With the popular DBS's FHR facing its first direct competitor last month, I've decided to do a comparison here for borrowers who are stuck in between which floating rate is a better one.
OCBC package as below for private loan
1-3 years: 1.03% + FDMR36 (Fixed Deposit Mortgage Rate based on 36 months FD rate currently at 0.65%)
Thereafter: 1.50% + FDMR
Free conversion if there's any adjustment to FDMR
Lock-in Period: 2 years
Let me point out why does this package pale in comparison to DBS's FHR pegged loans.
This package from OCBC is similar to DBS package below;
1-3 years: 1.05% + FHR18 (Fixed Home Rate based on 18 months FD rate currently at 0.5%)
Thereafter 1.80% + FHR18
To take up mortgage insurance with Aviva (Monthly Fees can be as low as $30+ depending on the coverage that you're taking up)
Lock-in Period: 2 years
No partial prepayment penalty
In Singapore, majority of the market shares of FD goes to DBS as you can see that as a Government owned Bank, it automatically etched into people's mind that the Bank is most stable one of all in the island. Everywhere you go, you can always seem to find one of their Branch/ATMs nearby(for every one UOB/OCBC ATM, you find two or more DBS ATM usually).
With their majority shares on FD in the market, raising their FD will means that they have to payout to their customer the same interest as well which doesn't help them to get more client from mortgage sales.
Now we look onto the difference between the two effective rate.
DBS: 1.55%
OCBC: 1.68%
You can see the difference of it on the attachment that I've attached for a $1,000,000.00 loan with 30 years tenure.
Assuming interest don't go up, 3 years interest savings at DBS is already $3,794.03 more than OCBC.
Now that we're talking about interest remaining low for FD, I'll explain why DBS FD is better than OCBC FD.
DBS started this FHR product about 2 years back in 2013, nearly 3 years since it came into the market while OCBC just started 1 month ago. It started out with FD based on the average of 12 & 24 months which is at 0.25% and 0.55% respectively, deriving at 0.4% effective rate. Until recently that they decided to come up with FHR based on 18 months FD which I'd like to think that they're not earning much from this package as they want to keep FHR low, but at the same time, not wanting to increase the spread again.

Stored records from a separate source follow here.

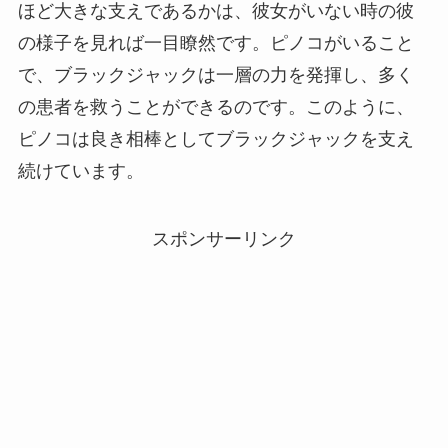
ほど大きな支えであるかは、彼女がいない時の彼
の様子を見れば一目瞭然です。ピノコがいること
で、ブラックジャックは一層の力を発揮し、多く
の患者を救うことができるのです。このように、
ピノコは良き相棒としてブラックジャックを支え
続けています。
スポンサーリンク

With SIBOR going up tremendously since the start of year 2015, DBS FHR remains stagnant at 0.4% despite 3Month SIBOR(most common type of SIBOR that Singapore borrowers take up out from the rest of 1M,6M & 12M) going up 150% from 0.4% to 1% currently.

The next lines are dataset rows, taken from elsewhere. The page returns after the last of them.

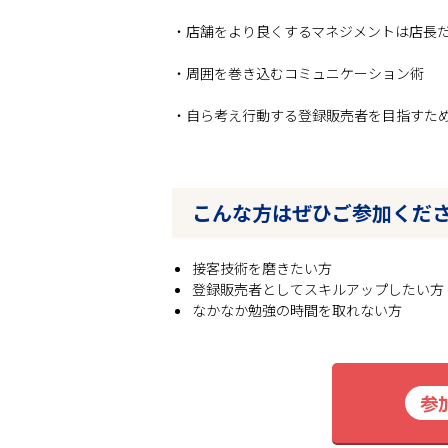
・店舗をより良くするマネジメントは店長
・周囲を巻き込むコミュニケーション術
・自ら考え行動する登録販売者を目指すた
こんな方はぜひご参加くだ
接客技術を磨きたい方
登録販売者としてスキルアップしたい方
なかなか勉強の時間を取れない方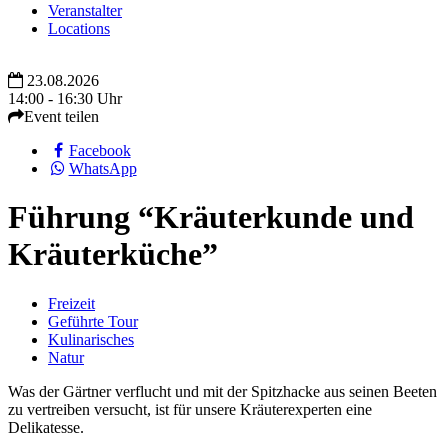
Veranstalter
Locations
23.08.2026
14:00 - 16:30 Uhr
Event teilen
Facebook
WhatsApp
Führung “Kräuterkunde und
Kräuterküche”
Freizeit
Geführte Tour
Kulinarisches
Natur
Was der Gärtner verflucht und mit der Spitzhacke aus seinen Beeten
zu vertreiben versucht, ist für unsere Kräuterexperten eine
Delikatesse.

This shows that package pegged to FD rates likely stays more stable compared to SIBOR pegged. However, we're talking about FD from OCBC right here so we'll be back to it.
DBS FD rates is based on 18 months while OCBC is set at 36 months.
The difference is simple if you ever owned a FD account.
18 months FD means you're not tied that long compared to 36 months. When you're tied down longer, naturally, your interest yield is higher.
With Singapore Savings Bonds introduced few months back, it means competition indirectly to both bank. This means that OCBC has the higher possibility to shift up their interest to attract customer to save money with them as they;
- do not have the majority share in the market.
- 36 months FD needs to give out higher interest than 18 months FD, logically.
Very clearly, you can see that OCBC has a higher possibility to increase their FD compared to DBS.
1) Their FD is not on the same level playing field as DBS which means their FD is on a disadvantage and will always remain higher than DBS until they come up with FDMR18 months to match DBS's FHR18. (Apple to Apple comparison)
2) Free conversion doesn't help anything at all because when FDMR goes up, naturally, Board Rate and SIBOR pegged package are already ahead of them as FD rates is the last among the three to make any adjustment. (Eg: during March this year, most OCBC borrower(more than 2 years old client on their current loan) should received a letter from OCBC indicating that board rate increased from 4.5% to 5.1%) Should you convert to a free conversion, you'll be locked for another 2-3 years again which is not ideal for a board rate loan as you can see what happened to many borrowers from OCBC and UOB early this year, being subject to the bank's mercy.